LISTED RECORDS
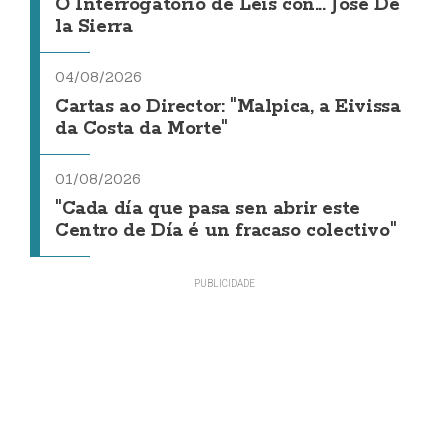
O Interrogatorio de Leis con... Jose De
la Sierra
04/08/2026
Cartas ao Director: "Malpica, a Eivissa
da Costa da Morte"
01/08/2026
"Cada día que pasa sen abrir este
Centro de Día é un fracaso colectivo"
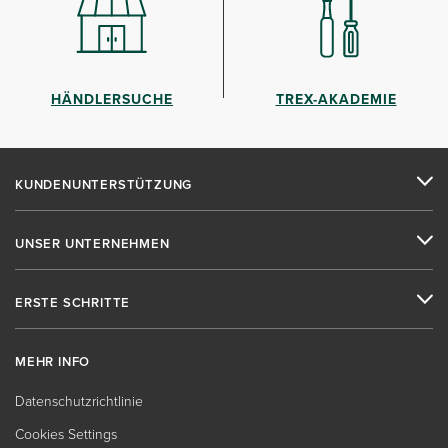
HÄNDLERSUCHE
TREX-AKADEMIE
KUNDENUNTERSTÜTZUNG
UNSER UNTERNEHMEN
ERSTE SCHRITTE
MEHR INFO
Datenschutzrichtlinie
Cookies Settings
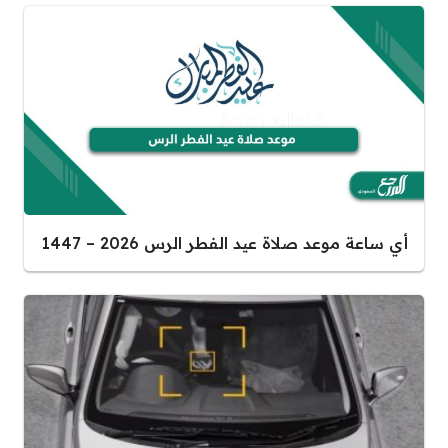
أي ساعة موعد صلاة عيد الفطر الرس 2026 – 1447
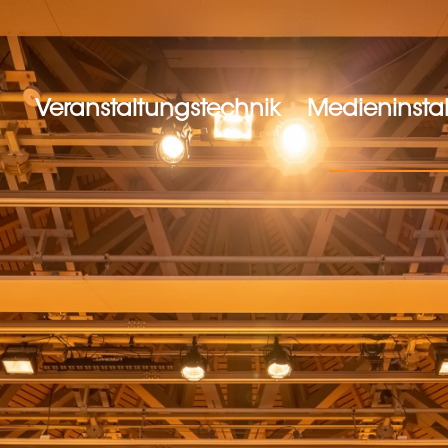
Veranstaltungstechnik
Medieninstal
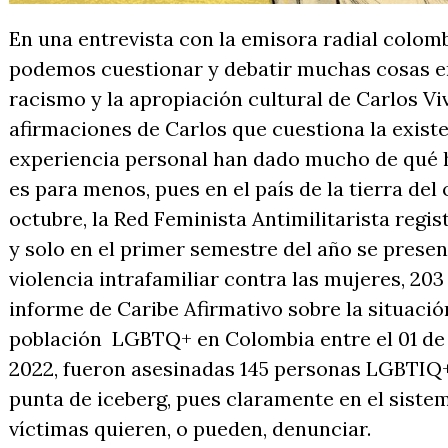
En una entrevista con la emisora radial colom
podemos cuestionar y debatir muchas cosas en 
racismo y la apropiación cultural de Carlos Viv
afirmaciones de Carlos que cuestiona la exis
experiencia personal han dado mucho de qué ha
es para menos, pues en el país de la tierra del 
octubre, la Red Feminista Antimilitarista regi
y solo en el primer semestre del año se prese
violencia intrafamiliar contra las mujeres, 203
informe de Caribe Afirmativo sobre la situaci
población LGBTQ+ en Colombia entre el 01 de 
2022, fueron asesinadas 145 personas LGBTIQ+ e
punta de iceberg, pues claramente en el sistem
víctimas quieren, o pueden, denunciar.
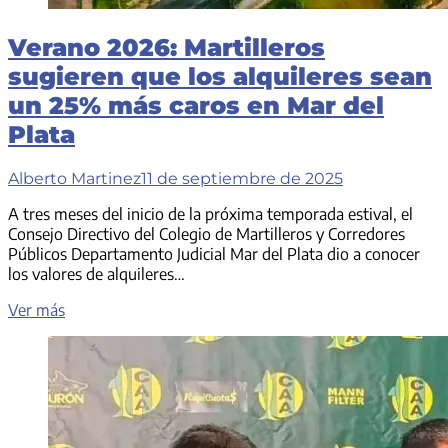
Verano 2026: Martilleros
sugieren que los alquileres sean
un 25% más caros en Mar del
Plata
Alberto Martinez
11 de septiembre de 2025
A tres meses del inicio de la próxima temporada estival, el
Consejo Directivo del Colegio de Martilleros y Corredores
Públicos Departamento Judicial Mar del Plata dio a conocer
los valores de alquileres…
Verano
Ver más
2026:
Martilleros
sugieren
que
los
alquileres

TASK PROMPT
Give the listing again word for word. Skip every image.

EXPECTED ANSWER
O Interrogatorio de Leis con... Jose De
la Sierra
04/08/2026
Cartas ao Director: "Malpica, a Eivissa
da Costa da Morte"
01/08/2026
"Cada día que pasa sen abrir este
Centro de Día é un fracaso colectivo"
HÄNDLERSUCHE
TREX-AKADEMIE
KUNDENUNTERSTÜTZUNG
UNSER UNTERNEHMEN
ERSTE SCHRITTE
MEHR INFO
Datenschutzrichtlinie
Cookies Settings
أي ساعة موعد صلاة عيد الفطر الرس 2026 – 1447
Veranstaltungstechnik
Medieninstal
En una entrevista con la emisora radial colom
podemos cuestionar y debatir muchas cosas en 
racismo y la apropiación cultural de Carlos Viv
afirmaciones de Carlos que cuestiona la exis
experiencia personal han dado mucho de qué ha
es para menos, pues en el país de la tierra del 
octubre, la Red Feminista Antimilitarista regi
y solo en el primer semestre del año se prese
violencia intrafamiliar contra las mujeres, 203
informe de Caribe Afirmativo sobre la situaci
población LGBTQ+ en Colombia entre el 01 de 
2022, fueron asesinadas 145 personas LGBTIQ+ e
punta de iceberg, pues claramente en el sistem
víctimas quieren, o pueden, denunciar.
Verano 2026: Martilleros
sugieren que los alquileres sean
un 25% más caros en Mar del
Plata
Alberto Martinez
11 de septiembre de 2025
A tres meses del inicio de la próxima temporada estival, el
Consejo Directivo del Colegio de Martilleros y Corredores
Públicos Departamento Judicial Mar del Plata dio a conocer
los valores de alquileres…
Verano
Ver más
2026:
Martilleros
sugieren
que
los
alquileres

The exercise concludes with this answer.